-------- Provided data

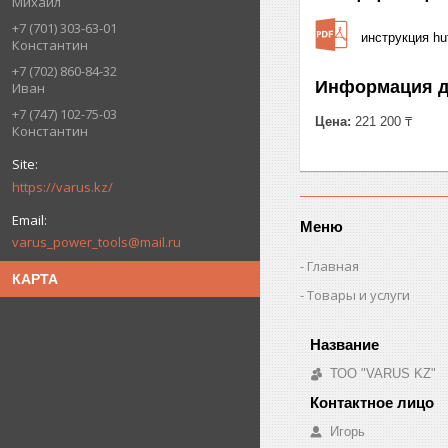
Михаил
+7 (701) 303-63-01
инструкция hut
Константин
+7 (702) 860-84-32
Информация д
Иван
+7 (747) 102-75-03
Цена:
221 200 ₸
Константин
https://varus.kz/
Меню
varus_power_tools@mail.ru
Главная
КАРТА
Товары и услуги
ТОО "VARUS KZ"
Игорь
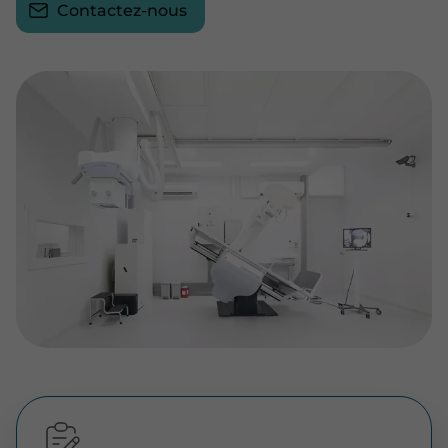
Contactez-nous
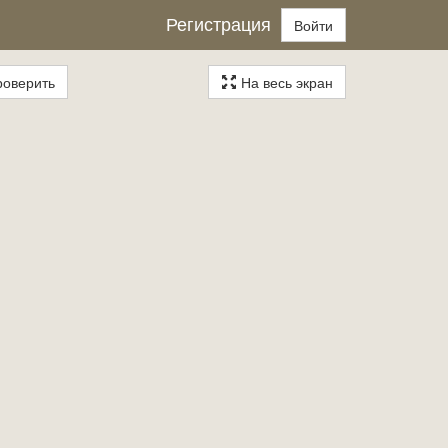
Регистрация
Войти
оверить
На весь экран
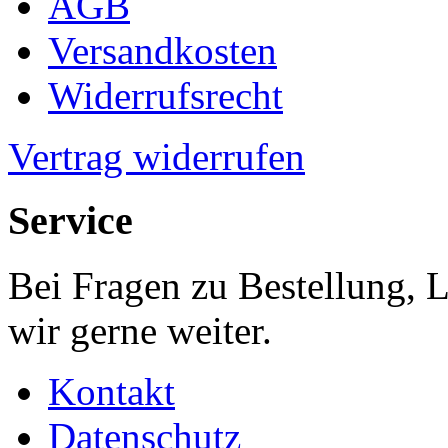
AGB
Versandkosten
Widerrufsrecht
Vertrag widerrufen
Service
Bei Fragen zu Bestellung, 
wir gerne weiter.
Kontakt
Datenschutz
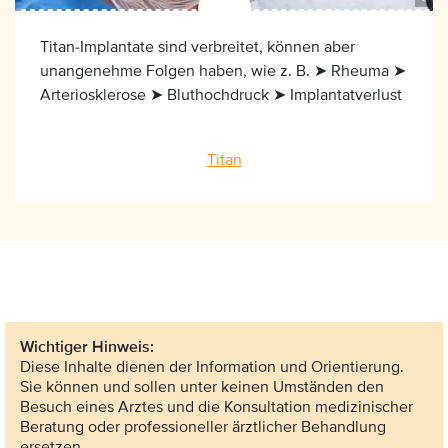
Titan-Implantate sind verbreitet, können aber
unangenehme Folgen haben, wie z. B. ➤ Rheuma ➤
Arteriosklerose ➤ Bluthochdruck ➤ Implantatverlust
Titan
Wichtiger Hinweis:
Diese Inhalte dienen der Information und Orientierung.
Sie können und sollen unter keinen Umständen den
Besuch eines Arztes und die Konsultation medizinischer
Beratung oder professioneller ärztlicher Behandlung
ersetzen.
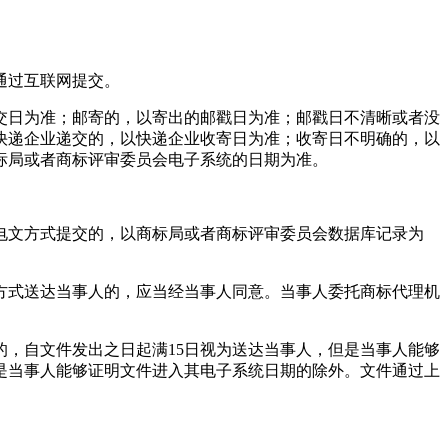
通过互联网提交。
交日为准；邮寄的，以寄出的邮戳日为准；邮戳日不清晰或者没
快递企业递交的，以快递企业收寄日为准；收寄日不明确的，以
标局或者商标评审委员会电子系统的日期为准。
电文方式提交的，以商标局或者商标评审委员会数据库记录为
方式送达当事人的，应当经当事人同意。当事人委托商标代理机
，自文件发出之日起满15日视为送达当事人，但是当事人能够
是当事人能够证明文件进入其电子系统日期的除外。文件通过上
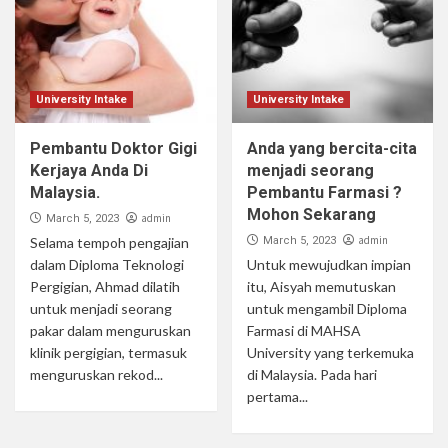
University Intake
University Intake
Pembantu Doktor Gigi
Anda yang bercita-cita
Kerjaya Anda Di
menjadi seorang
Malaysia.
Pembantu Farmasi ?
Mohon Sekarang
admin
March 5, 2023
admin
Selama tempoh pengajian
March 5, 2023
dalam Diploma Teknologi
Untuk mewujudkan impian
Pergigian, Ahmad dilatih
itu, Aisyah memutuskan
untuk menjadi seorang
untuk mengambil Diploma
pakar dalam menguruskan
Farmasi di MAHSA
klinik pergigian, termasuk
University yang terkemuka
menguruskan rekod...
di Malaysia. Pada hari
pertama...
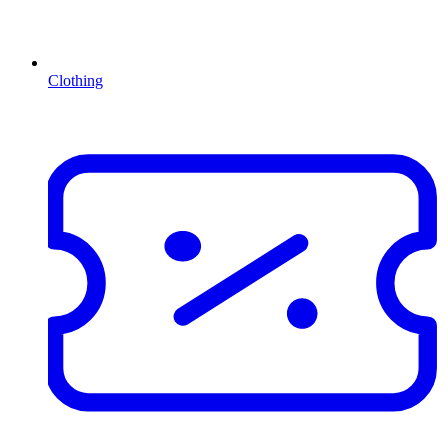
Clothing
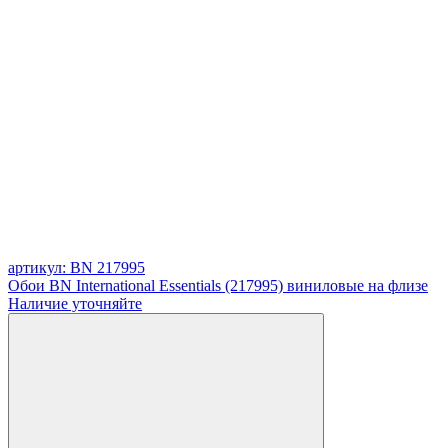
артикул: BN 217995
Обои BN International Essentials (217995) виниловые на флизе
Наличие уточняйте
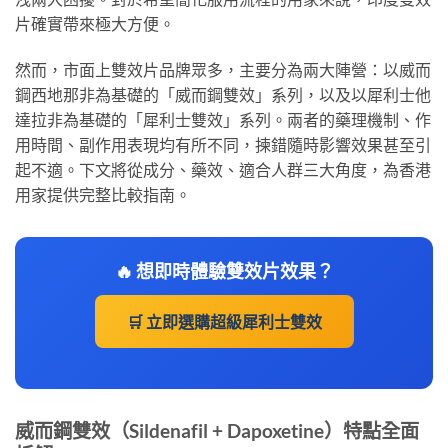
片確實帶來極大方便。
然而，市面上雙效片品牌眾多，主要分為兩大陣營：以威而
鋼西地那非為基礎的「威而鋼雙效」系列，以及以犀利士他
達拉非為基礎的「犀利士雙效」系列。兩者的藥理機制、作
用時間、副作用表現均有所不同，揀錯隨時影響效果甚至引
起不適。下文將從成分、藥效、適合人群三大角度，為香港
用家提供完整比較指南。
🔥 想即時體驗雙效片效果？
🛒 立即選購超級犀利士雙效
威而鋼雙效（Sildenafil + Dapoxetine）特點全面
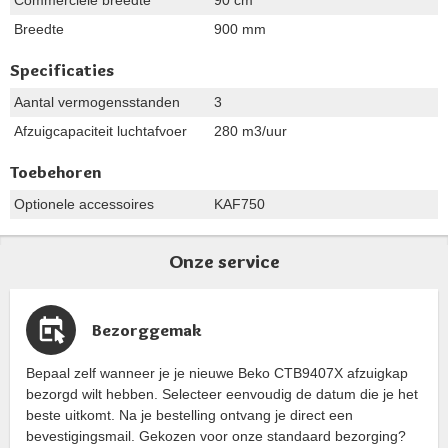
Breedte
900 mm
Specificaties
Aantal vermogensstanden
3
Afzuigcapaciteit luchtafvoer
280 m3/uur
Toebehoren
Optionele accessoires
KAF750
Onze service
Bezorggemak
Bepaal zelf wanneer je je nieuwe Beko CTB9407X afzuigkap
bezorgd wilt hebben. Selecteer eenvoudig de datum die je het
beste uitkomt. Na je bestelling ontvang je direct een
bevestigingsmail. Gekozen voor onze standaard bezorging?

----------------

• **Task item**
The response should be the full material, repeated exactly, with images removed.

• **Response area**
Михаил
+7 (701) 303-63-01
инструкция hut
Константин
+7 (702) 860-84-32
Информация д
Иван
+7 (747) 102-75-03
Цена:
221 200 ₸
Константин
https://varus.kz/
Меню
varus_power_tools@mail.ru
Главная
КАРТА
Товары и услуги
ТОО "VARUS KZ"
Игорь
Contactez-nous
Регистрация
Войти
оверить
На весь экран
AGB
Versandkosten
Widerrufsrecht
Vertrag widerrufen
Service
Bei Fragen zu Bestellung, 
wir gerne weiter.
Kontakt
Datenschutz
Titan-Implantate sind verbreitet, können aber
unangenehme Folgen haben, wie z. B. ➤ Rheuma ➤
Arteriosklerose ➤ Bluthochdruck ➤ Implantatverlust
Titan
Wichtiger Hinweis:
Diese Inhalte dienen der Information und Orientierung.
Sie können und sollen unter keinen Umständen den
Besuch eines Arztes und die Konsultation medizinischer
Beratung oder professioneller ärztlicher Behandlung
ersetzen.
通过互联网提交。
交日为准；邮寄的，以寄出的邮戳日为准；邮戳日不清晰或者没
快递企业递交的，以快递企业收寄日为准；收寄日不明确的，以
标局或者商标评审委员会电子系统的日期为准。
电文方式提交的，以商标局或者商标评审委员会数据库记录为
方式送达当事人的，应当经当事人同意。当事人委托商标代理机
，自文件发出之日起满15日视为送达当事人，但是当事人能够
是当事人能够证明文件进入其电子系统日期的除外。文件通过上
University Intake
University Intake
Pembantu Doktor Gigi
Anda yang bercita-cita
Kerjaya Anda Di
menjadi seorang
Malaysia.
Pembantu Farmasi ?
Mohon Sekarang
admin
March 5, 2023
admin
Selama tempoh pengajian
March 5, 2023
dalam Diploma Teknologi
Untuk mewujudkan impian
Pergigian, Ahmad dilatih
itu, Aisyah memutuskan
untuk menjadi seorang
untuk mengambil Diploma
pakar dalam menguruskan
Farmasi di MAHSA
klinik pergigian, termasuk
University yang terkemuka
menguruskan rekod...
di Malaysia. Pada hari
pertama...
Clothing
артикул: BN 217995
Обои BN International Essentials (217995) виниловые на флизе
Наличие уточняйте
片確實帶來極大方便。
然而，市面上雙效片品牌眾多，主要分為兩大陣營：以威而
鋼西地那非為基礎的「威而鋼雙效」系列，以及以犀利士他
達拉非為基礎的「犀利士雙效」系列。兩者的藥理機制、作
用時間、副作用表現均有所不同，揀錯隨時影響效果甚至引
起不適。下文將從成分、藥效、適合人群三大角度，為香港
用家提供完整比較指南。
🔥 想即時體驗雙效片效果？
🛒 立即選購超級犀利士雙效
威而鋼雙效（Sildenafil + Dapoxetine）特點全面
Breedte
900 mm
Specificaties
Aantal vermogensstanden
3
Afzuigcapaciteit luchtafvoer
280 m3/uur
Toebehoren
Optionele accessoires
KAF750
Onze service
Bezorggemak
Bepaal zelf wanneer je je nieuwe Beko CTB9407X afzuigkap
bezorgd wilt hebben. Selecteer eenvoudig de datum die je het
beste uitkomt. Na je bestelling ontvang je direct een
bevestigingsmail. Gekozen voor onze standaard bezorging?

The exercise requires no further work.